Troisième chose qu’il faut faire : taxer toutes les transactions financières spéculatives. Il n’y aurait pas eu cette crise des 3,7 milliards de dollars de LTCM, si on avait taxé ces transactions. Donc il faut que nous nous battions pour ATTAC. ATTAC, c’est, comme l’avait suggéré le prix Nobel d’économie de 1981, Jack Tobin, mettre 0,5% de taxe sur toute transaction financière internationale. Nous, dans ATTAC, on a un peu plus développé ça : par exemple, si votre gain de capital s’effectue en moins d’un mois, il faut taxer 100% ; si, au contraire, vous avez fait un gain de capital sur une année, on le taxe normalement, à 10 ou 15%. C’est-à-dire qu’on module la taxation en fonction du lien avec l’économie réelle.
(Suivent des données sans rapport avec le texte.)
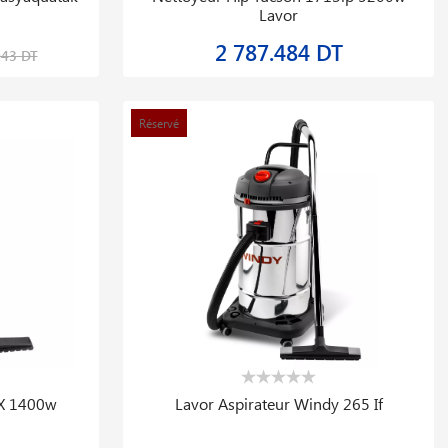
Lavor
2 787.484 DT
043 DT
Réservé
 X 1400w
Lavor Aspirateur Windy 265 If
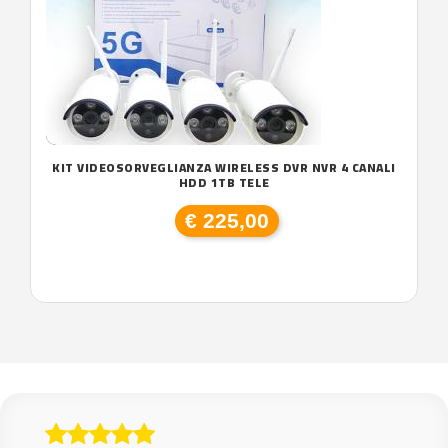
KIT VIDEOSORVEGLIANZA WIRELESS DVR NVR 4 CANALI
HDD 1TB TELE
€ 225,00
Partout, il faut éliminer les paradis fiscaux. Il y a 37 paradis fiscaux de par le monde qui ont permis à LTCM et à tous les fonds d’investissements équivalents d’exister sans aucun contrôle. Il faut éliminer aussi toutes les « zones franches » qui se multiplient de par le monde. « Votre » pays n’a fait que multiplier les « zones franches » ces dernières années, ces zones où toute entreprise étrangère s’établissant est très peu taxée. La France est le deuxième grand pays au monde qui attire les investissement directs étrangers. Pourquoi Toyota a-t-il choisi Valenciennes ? Parce que les ouvriers de Valenciennes sont meilleurs que les ouvriers mexicains ? Ou parce que les Japonais aiment davantage la couleur des yeux des femmes de Valenciennes ? Non, mais parce que c’est là, à Valenciennes, que le taux de productivité de leur investissement est le plus élevé pour leurs actionnaires, parce que le taux de profit du capital est plus élevé. Et c’est parce que le gouvernement français a donné tout : « zone franche » et autres facilités.
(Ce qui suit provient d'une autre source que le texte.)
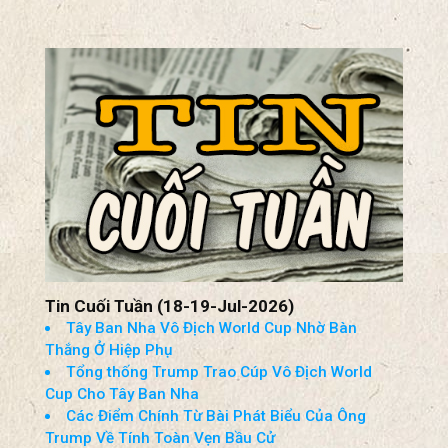
Mỹ Sẽ ‘Tiêu Diệt’ Cơ Sở Pickaxe Mountain Nếu
Iran Không Đàm Phán
Ông Trump Ca Ngợi Nghị Sĩ Lindsey Graham
Thượng Viện Thúc Đẩy Trừng Phạt Nga Và
Iran
Tin Cuối Tuần (18-19-Jul-2026)
Tây Ban Nha Vô Địch World Cup Nhờ Bàn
Donc, il faut éliminer les paradis fiscaux et les zones franches. Et finalement, il faut récupérer les contrôles nationaux de la monnaie. Après, comment faire tout ça ? On peut en débattre… J’espère que le débat me permettra de clarifier des choses que j’ai survolées à toute vitesse.

Alain DOBIGNY.

[1] Fonds de couverture, fonds d’arbitrage, ou même fonds de spéculation. Ce sont surtout des firmes d’investissement qui, pour le compte de particuliers (à plusieurs centaines de milliers de $ la mise initiale…), ou d’investisseurs institutionnels, font de la gestion spéculative ultra-sophistiquée. Elle ne sont soumises à aucune réglementation prudentielle, ni à aucune autorité de tutelle, ce qui leur permet de « jouer » des sommes sans rapport avec les fonds propres qu’ils détiennent. C’est donc – idéologiquement la seule « discipline du marché » qui est choisie, avec aussi la peur d’une fuite de capitaux vers les centre offshore, ou extraterritoriaux. Combien y en a-t-il ? 4000 ? Quels sont les montants qui y sont investis ? Quelque 200 milliards de $, contre 4 il y a 5 ans ! NDLR, d’après le Monde Diplomatique, nov.98, Ibrahim Wiarde.
[2] Programme des Nations Unies pour le Développement.
[3] Organisation des pays exportateurs de pétrole.
[4] Marché dans lequel il n’y a que très peu de vendeurs face à un très grand nombre d’acheteurs (à l’inverse de l’oligopsone).